## [Aim of the exercise]
Go through the records and filter out every line lacking the word "opintoja"; copy the lines that remain.

* * *

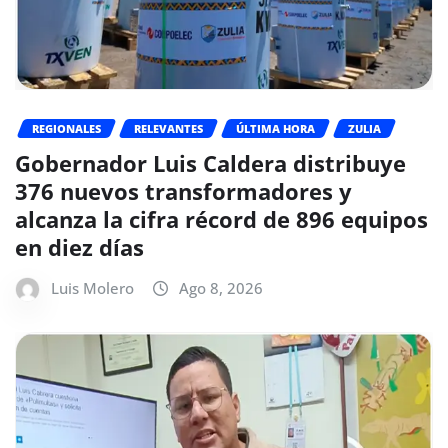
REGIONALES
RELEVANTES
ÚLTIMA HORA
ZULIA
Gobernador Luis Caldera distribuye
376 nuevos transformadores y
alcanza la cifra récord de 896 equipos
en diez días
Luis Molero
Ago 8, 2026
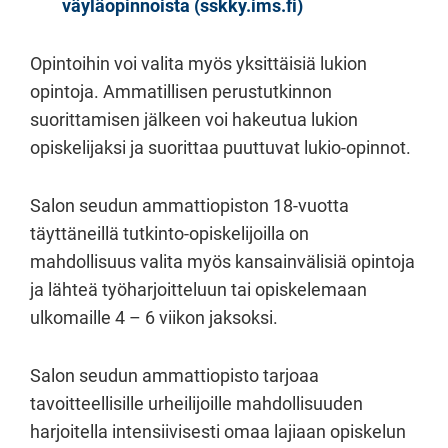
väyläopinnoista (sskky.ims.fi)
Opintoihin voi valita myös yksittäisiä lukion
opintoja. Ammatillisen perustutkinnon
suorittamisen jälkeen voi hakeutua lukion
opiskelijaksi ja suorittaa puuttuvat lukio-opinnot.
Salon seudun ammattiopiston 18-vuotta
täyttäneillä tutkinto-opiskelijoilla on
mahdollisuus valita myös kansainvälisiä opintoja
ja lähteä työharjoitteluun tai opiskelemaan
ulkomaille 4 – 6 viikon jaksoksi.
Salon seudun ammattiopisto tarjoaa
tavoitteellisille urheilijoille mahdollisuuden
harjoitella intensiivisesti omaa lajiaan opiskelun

* * *

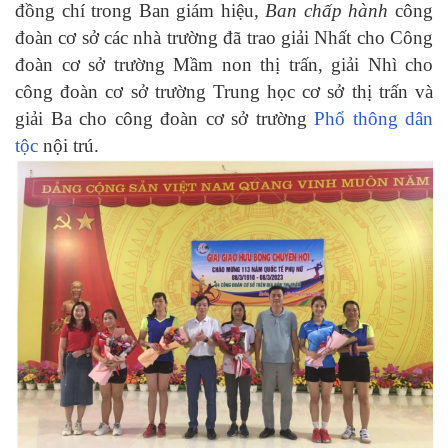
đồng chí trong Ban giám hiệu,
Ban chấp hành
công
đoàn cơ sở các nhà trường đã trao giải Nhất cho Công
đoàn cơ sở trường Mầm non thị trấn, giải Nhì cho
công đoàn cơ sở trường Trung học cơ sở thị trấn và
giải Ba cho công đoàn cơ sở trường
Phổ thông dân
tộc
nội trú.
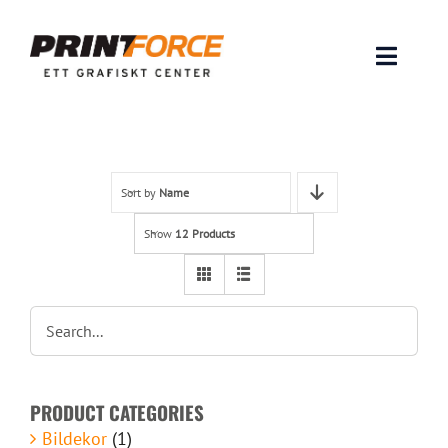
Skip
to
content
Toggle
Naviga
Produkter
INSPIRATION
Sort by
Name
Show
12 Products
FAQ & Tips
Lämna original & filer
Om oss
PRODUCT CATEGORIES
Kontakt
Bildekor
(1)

* * *

## [Answer area]
opintoja. Ammatillisen perustutkinnon
mahdollisuus valita myös kansainvälisiä opintoja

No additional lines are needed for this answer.